The Catholic Church authorities were embarrassed that these court documents became available just before the church's World Youth Day was about to start in Sydney but this co-incidence occurred because the the church had just defeated Anthony's compensation claim, and it was the ending of this court action that made the documents freely available.
The church's defeat of Anthony ended up being a public relations disaster for the church authorities. The result is summed up in an article (entitled Pell stands discredited), by religious affairs writer Dr Muriel Porter, in the Melbourne Age on 11 July 2008. You can read the article here.
A pre-Pope conference
On 20-21 June 2008, representatives of Broken Rites attended a conference in Sydney about religious-based sexual abuse. Organised by the Australian and New Zealand College of Psychiatrists, the conference was attended by other professionals and academics from various disciplines (such as social sciences and law), as well as by victims' advocates plus some individual victims/survivors.
Religious leaders from all denominations were invited to join a panel to discuss progress. Only the Anglicans accepted.
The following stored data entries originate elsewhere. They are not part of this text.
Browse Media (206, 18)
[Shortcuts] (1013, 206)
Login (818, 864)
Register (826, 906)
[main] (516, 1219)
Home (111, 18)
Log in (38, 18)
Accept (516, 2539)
Broken Rites was very impressed by several of the speakers, especially:
- Dr Gary Schoener, psychologist, director, of the "Walk-In Counseling Center", Minnesota, USA; and
- Emeritus Professor Freda Briggs, who lectures in Child Development at the University of South Australia.
Rachael Kohn, of ABC Radio National, interviewed these speakers for her program, "The Spirit of Things", which was broadcast on Sunday evening 29 June 2008. You can listen to those interviews on the ABC website.